At which point is a simple markov chain same/better?

yobbo · 2025-08-14T20:03:48 1755201828

I can't find references to HMM-based large language models. Small HMM language models generate gibberish very similar to this.

A HMM consists of a state space, a state transition matrix, and an output probability matrix. A token space of 50k and a state space of something like 60k would have seemed impossible 10-20 years. It has only recently become viable.

Training using Baum-Welch on a big enough text data set would be interesting. It should be much faster than back-propagation with a transformer-model.

visarga · 2025-08-14T13:31:59 1755178319

Output text is word salad every few words apart. You can't scale n-gram counting enough to make it work.

sadiq · 2025-08-14T13:48:07 1755179287

You might find https://arxiv.org/abs/2401.17377v3 interesting..

JPLeRouzic · 2025-08-14T16:18:37 1755188317

Only if you have access to corporate-level hardware:

"It took us 48 hours to build the suffix array for RedPajama on a single node with 128 CPUs and 1TiB RAM"

protomikron · 2025-08-14T21:53:12 1755208392

It's okayish.
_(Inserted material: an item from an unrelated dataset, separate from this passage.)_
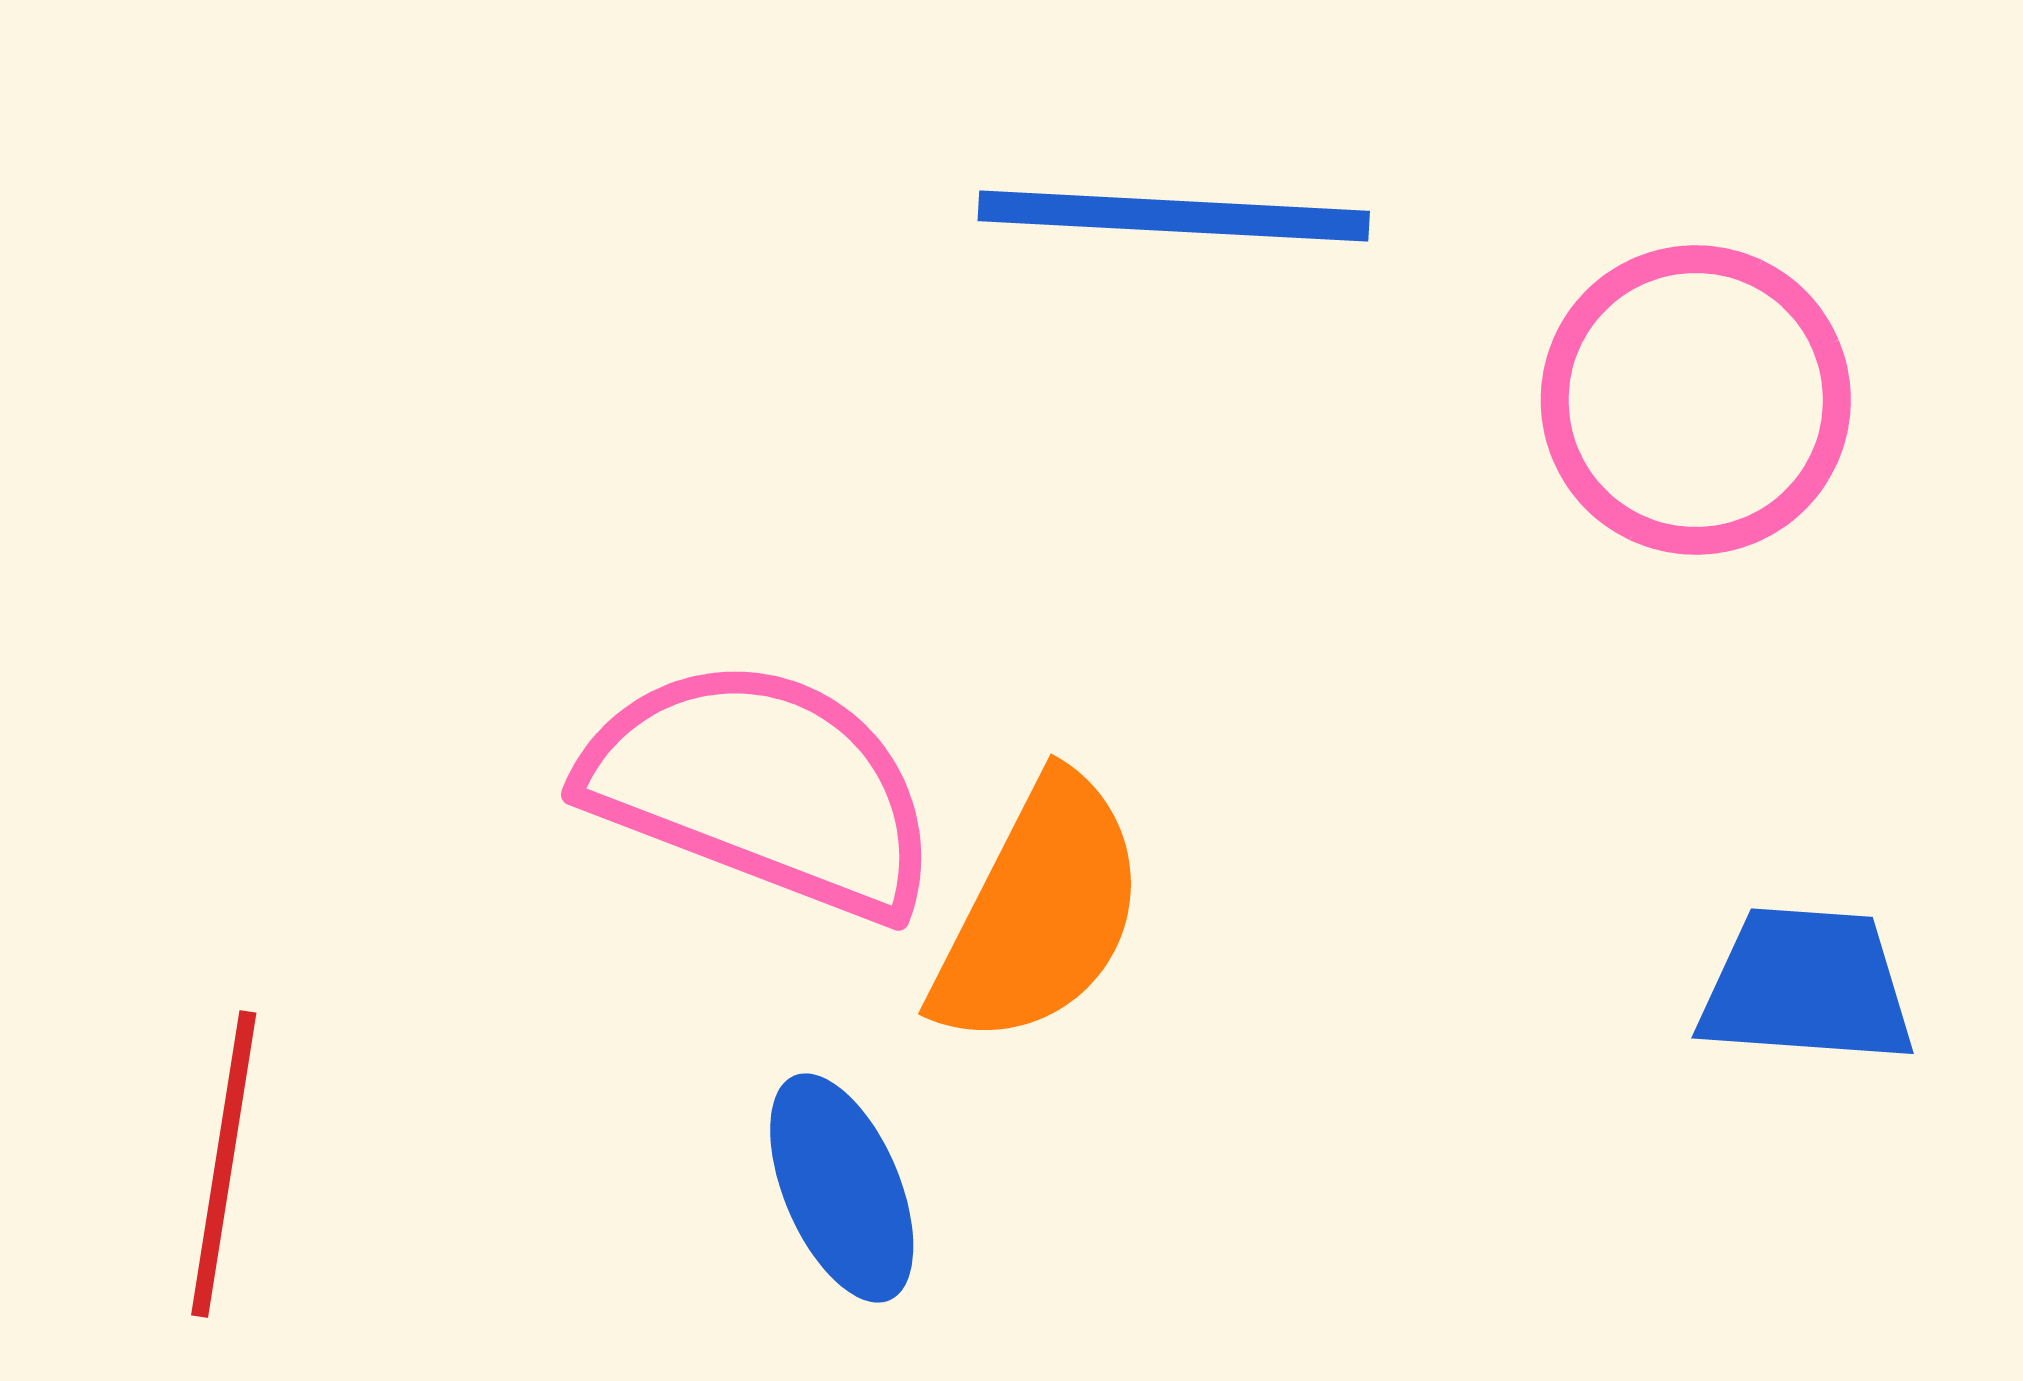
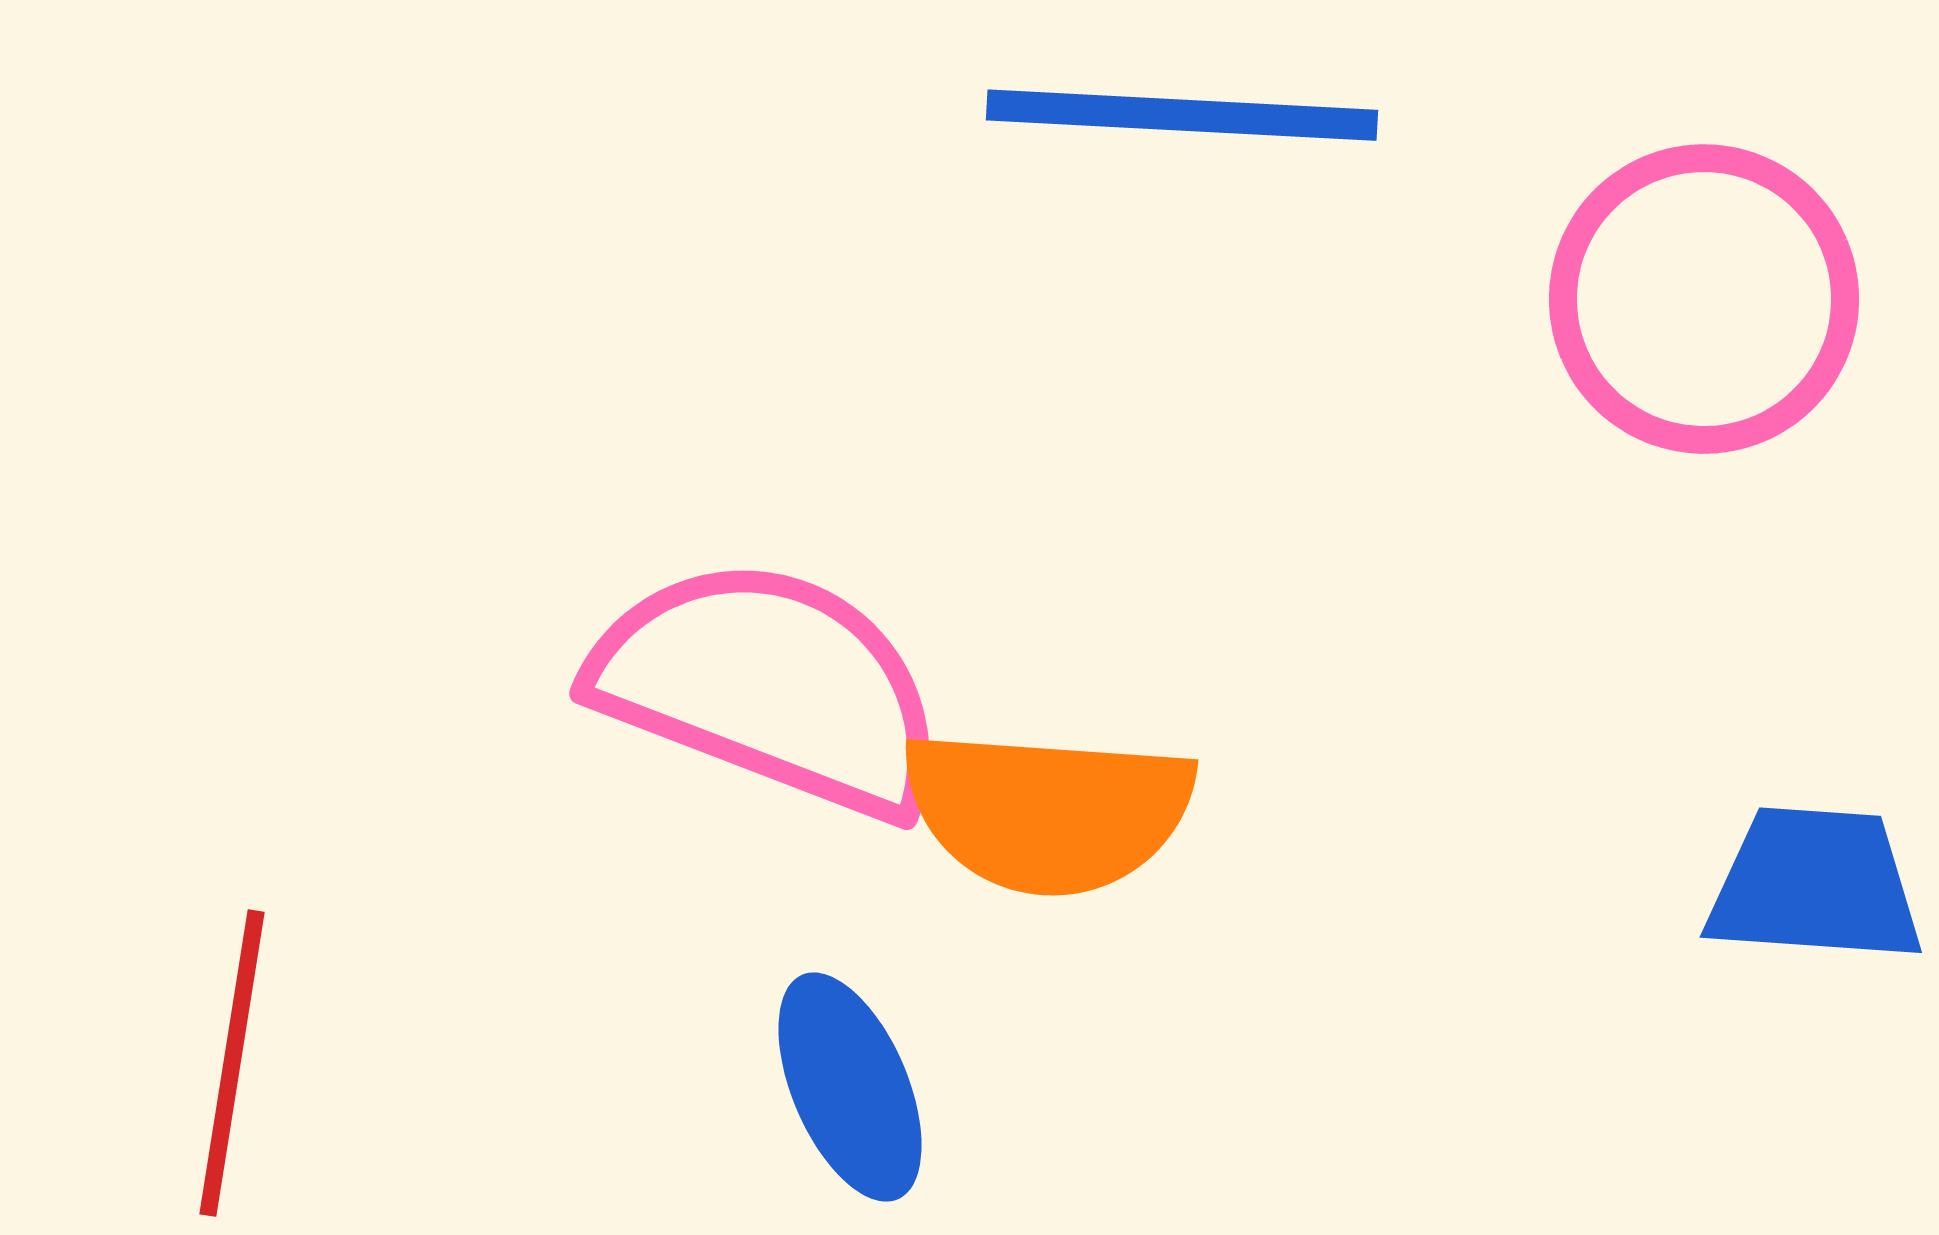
orange semicircle: (1040, 912) -> (1048, 811), turned 67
Considering 64G to 128G are available for (nerd) high-end consumers you're just off with a factor 5 (if we can squeeze out a little bit more performance).
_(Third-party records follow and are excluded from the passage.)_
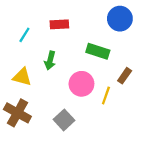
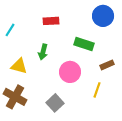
cyan line: (24, 35) -> (10, 30), moved
brown rectangle: (125, 76) -> (107, 65), turned 32
yellow line: (106, 95) -> (97, 90), moved

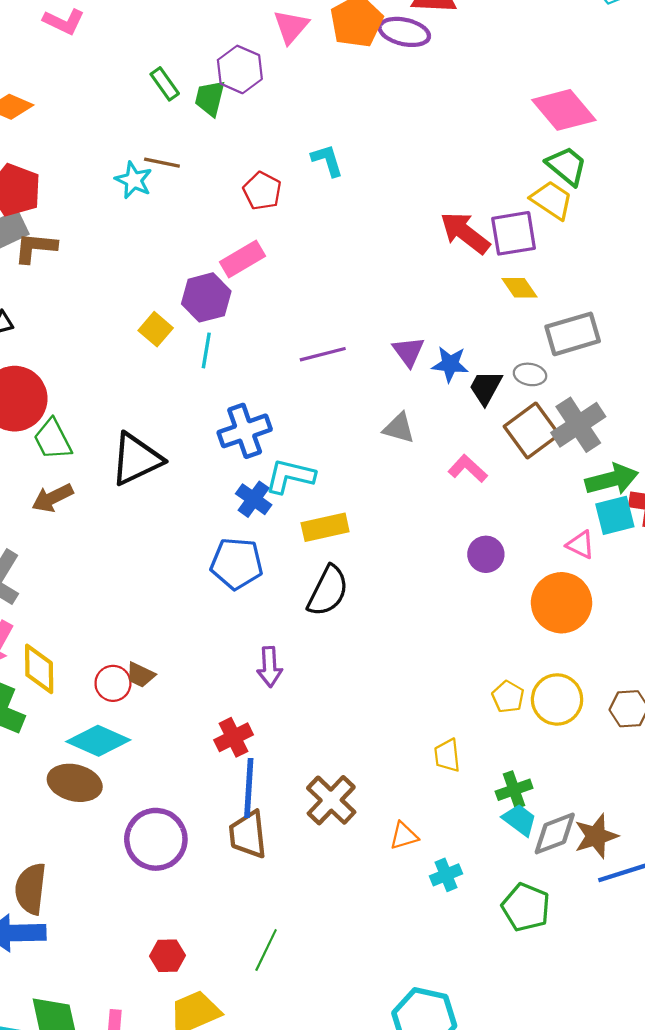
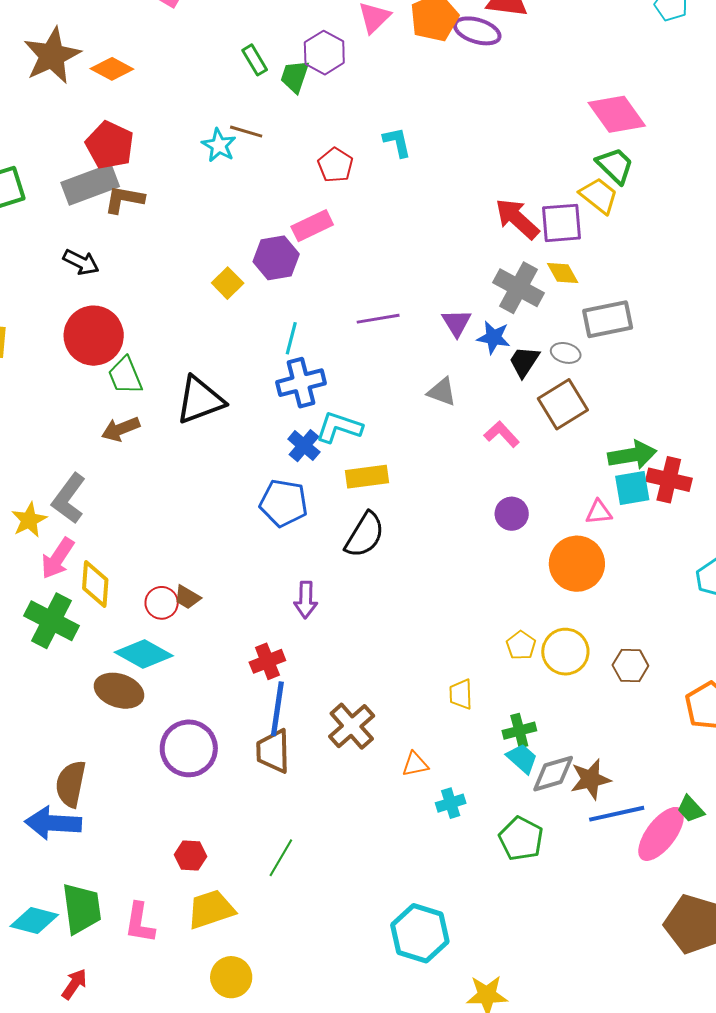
cyan line: (206, 350) -> (291, 338), moved
gray cross: (578, 425) -> (518, 288), moved, turned -33
pink triangle: (581, 545) -> (599, 512), turned -36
Thas is pretty astonishing in my opinion.

JPLeRouzic · 2025-08-14T16:21:38 1755188498

Not exactly a few words in my experience, I would say every 100 words, if you sophisticate your Markov Chain (n-gram = 3 at minimum, using a good tokenizer, making it tailored to the training data, large training set (500Kbytes or +), intelligent fallback instead of random, etc.).

Nevermark · 2025-08-14T13:51:35 1755179495

It is the other way around.

Neural-type models have long passed the point where markov chains made any sense by many orders of magnitude.

Markov models fail by being too opinionated about the style of compute.

In contrast, a linear tensor + non-linear function has incredible flexibility to transform the topology of information. Given large enough tensors, two such layers, with recurrence, can learn any mapping, static or dynamical. No priors (other than massive compute) needed.

All other neural architectures then are simply sparser arrangements, that bring compute demands down. Where the sparseness is fit to the type of problem.

Sparseness can be deeper but narrower information flows (thus “deep” learning). Or in lower numbers of weights to weight application (I.e. shared weights, like convolutions).